After I parted ways with Javier Arizcuren after our lunch in Clavijo, I tried to take some photos of the village’s 9th century castle, built by the Moors. Unfortunately, it was covered in scaffolding, under renovation. Legend has it that, in 844, the Battle of Clavijo took place between the Christian troops of the Spanish king and the Muslim troops of the Emir of Córdoba. Saint James, one of Jesus’ apostles, (allegedly) appeared in the king’s dreams, and promised victory—and indeed, the Christians (allegedly) won the battle. For centuries, the Battle of Clavijo was a symbol of the Christians expulsion of the Muslims from the Iberian peninsula. Modern historians agree that the battle is fictional—made up in the 13th century as propaganda—and never actually happened.
I’m told that people in and around Clavijo still believe it’s true.

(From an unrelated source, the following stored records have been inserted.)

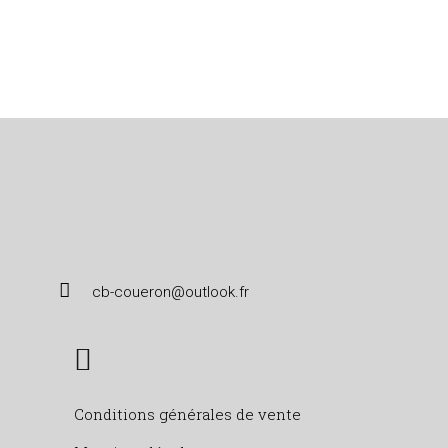
cb-coueron@outlook.fr
Conditions générales de vente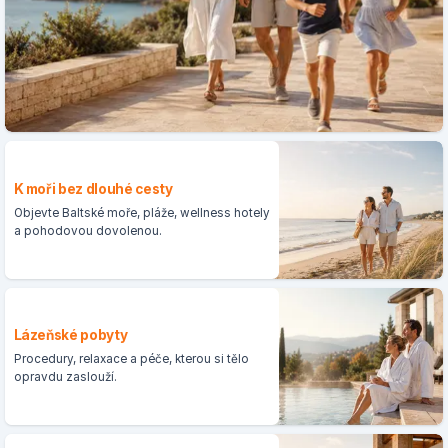
K moři bez dlouhé cesty
Objevte Baltské moře, pláže, wellness hotely
a pohodovou dovolenou.
Lázeňské pobyty
Procedury, relaxace a péče, kterou si tělo
opravdu zaslouží.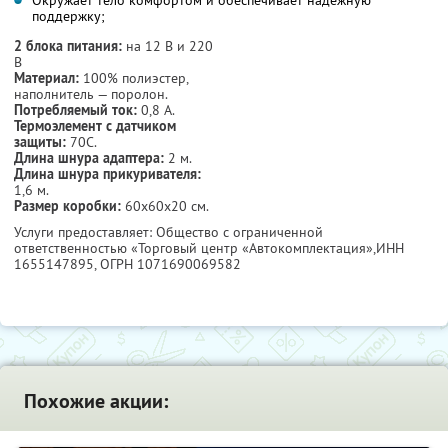
поддержку;
2 блока питания:
на 12 В и 220
В
Материал:
100% полиэстер,
наполнитель — поролон.
Потребляемый ток:
0,8 А.
Термоэлемент с датчиком
защиты:
70С.
Длина шнура адаптера:
2 м.
Длина шнура прикуривателя:
1,6 м.
Размер коробки:
60х60х20 см.
Услуги предоставляет: Общество с ограниченной
ответственностью «Торговый центр «Автокомплектация»,
ИНН
1655147895
, ОГРН 1071690069582
Похожие акции: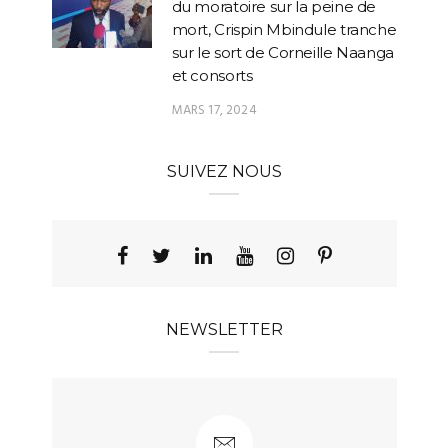
du moratoire sur la peine de
mort, Crispin Mbindule tranche
sur le sort de Corneille Naanga
et consorts
MARS 17, 2024
SUIVEZ NOUS
NEWSLETTER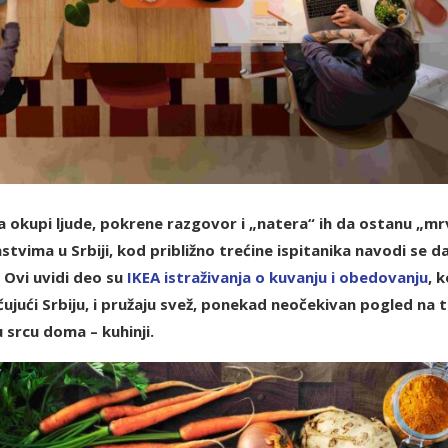
a okupi ljude, pokrene razgovor i „natera“ ih da ostanu „mr
vima u Srbiji, kod približno trećine ispitanika navodi se d
Ovi uvidi deo su
IKEA istraživanja o kuvanju i obedovanju
, k
učujući Srbiju, i pružaju svež, ponekad neočekivan pogled na 
 srcu doma – kuhinji.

I MUST taste Kalamity. I DO believe in the mystical power of old vines, and I love this writing so so much. 2026 will be better. We are resilient, and know how to survive, like the old vines do. Thank you for this inspiring writing !

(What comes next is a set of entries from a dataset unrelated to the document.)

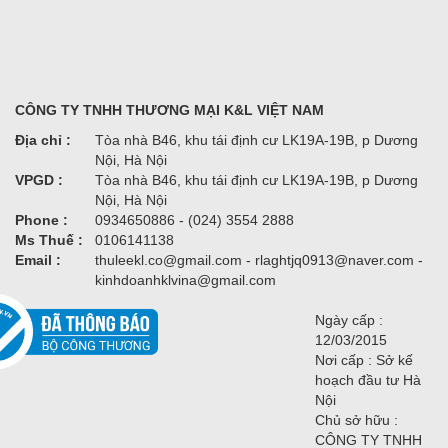
CÔNG TY TNHH THƯƠNG MẠI K&L VIỆT NAM
Địa chỉ :
Tòa nhà B46, khu tái định cư LK19A-19B, p Dương
Nội, Hà Nội
VPGD :
Tòa nhà B46, khu tái định cư LK19A-19B, p Dương
Nội, Hà Nội
Phone :
0934650886 - (024) 3554 2888
Ms Thuế :
0106141138
Email :
thuleekl.co@gmail.com - rlaghtjq0913@naver.com -
kinhdoanhklvina@gmail.com
Ngày cấp :
12/03/2015
Nơi cấp : Sở kế
hoạch đầu tư Hà
Nội
Chủ sở hữu :
CÔNG TY TNHH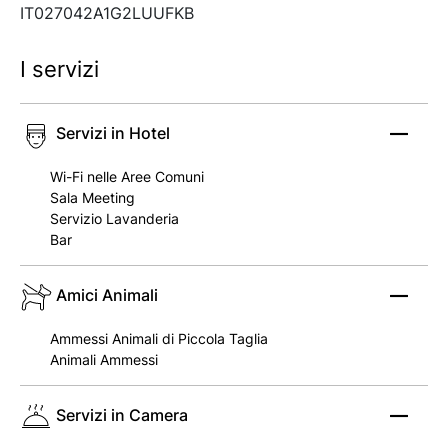
IT027042A1G2LUUFKB
I servizi
Servizi in Hotel
Wi-Fi nelle Aree Comuni
Sala Meeting
Servizio Lavanderia
Bar
Amici Animali
Ammessi Animali di Piccola Taglia
Animali Ammessi
Servizi in Camera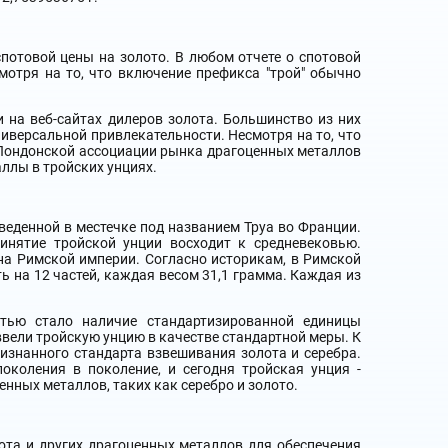
потовой цены на золото. В любом отчете о спотовой
смотря на то, что включение префикса "трой" обычно
 на веб-сайтах дилеров золота. Большинство из них
иверсальной привлекательности. Несмотря на то, что
 Лондонской ассоциации рынка драгоценных металлов
ллы в тройских унциях.
веденной в местечке под названием Труа во Франции.
инятие тройской унции восходит к средневековью.
на Римской империи. Согласно историкам, в Римской
 на 12 частей, каждая весом 31,1 грамма. Каждая из
стью стало наличие стандартизированной единицы
ввели тройскую унцию в качестве стандартной меры. К
изнанного стандарта взвешивания золота и серебра.
околения в поколение, и сегодня тройская унция -
нных металлов, таких как серебро и золото.
ота и других драгоценных металлов для обеспечения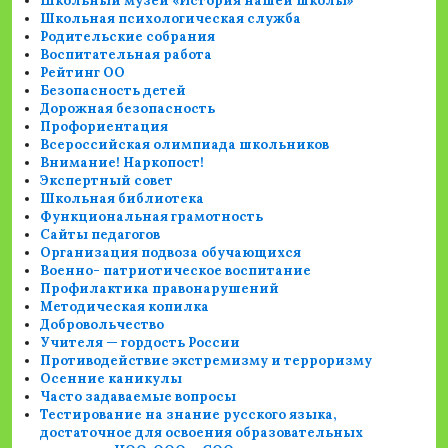
Школьный музей «История нашей школы»
Школьная психологическая служба
Родительские собрания
Воспитательная работа
Рейтинг ОО
Безопасность детей
Дорожная безопасность
Профориентация
Всероссийская олимпиада школьников
Внимание! Наркопост!
Экспертный совет
Школьная библиотека
Функциональная грамотность
Сайты педагогов
Организация подвоза обучающихся
Военно- патриотическое воспитание
Профилактика правонарушений
Методическая копилка
Добровольчество
Учителя — гордость России
Противодействие экстремизму и терроризму
Осенние каникулы
Часто задаваемые вопросы
Тестирование на знание русского языка,
достаточное для освоения образовательных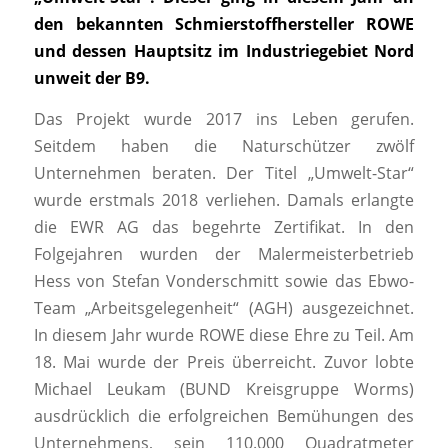
den bekannten Schmierstoffhersteller ROWE
und dessen Hauptsitz im Industriegebiet Nord
unweit der B9.
Das Projekt wurde 2017 ins Leben gerufen.
Seitdem haben die Naturschützer zwölf
Unternehmen beraten. Der Titel „Umwelt-Star“
wurde erstmals 2018 verliehen. Damals erlangte
die EWR AG das begehrte Zertifikat. In den
Folgejahren wurden der Malermeisterbetrieb
Hess von Stefan Vonderschmitt sowie das Ebwo-
Team „Arbeitsgelegenheit“ (AGH) ausgezeichnet.
In diesem Jahr wurde ROWE diese Ehre zu Teil. Am
18. Mai wurde der Preis überreicht. Zuvor lobte
Michael Leukam (BUND Kreisgruppe Worms)
ausdrücklich die erfolgreichen Bemühungen des
Unternehmens, sein 110.000 Quadratmeter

It sounds to me like Juan Carlos Sancha's work with vitis sylvestris is similar to what Randall Grahm is doing with his Popelouchum project here in California. The concept of creating new vines in old places is intriguing. Your description of Kalamity is compelling on a similar scale, and I've found a source for Oxer's wines in Los Angeles. They are not inexpensive, but why buy 1er Burgundy when one can drink inspiration?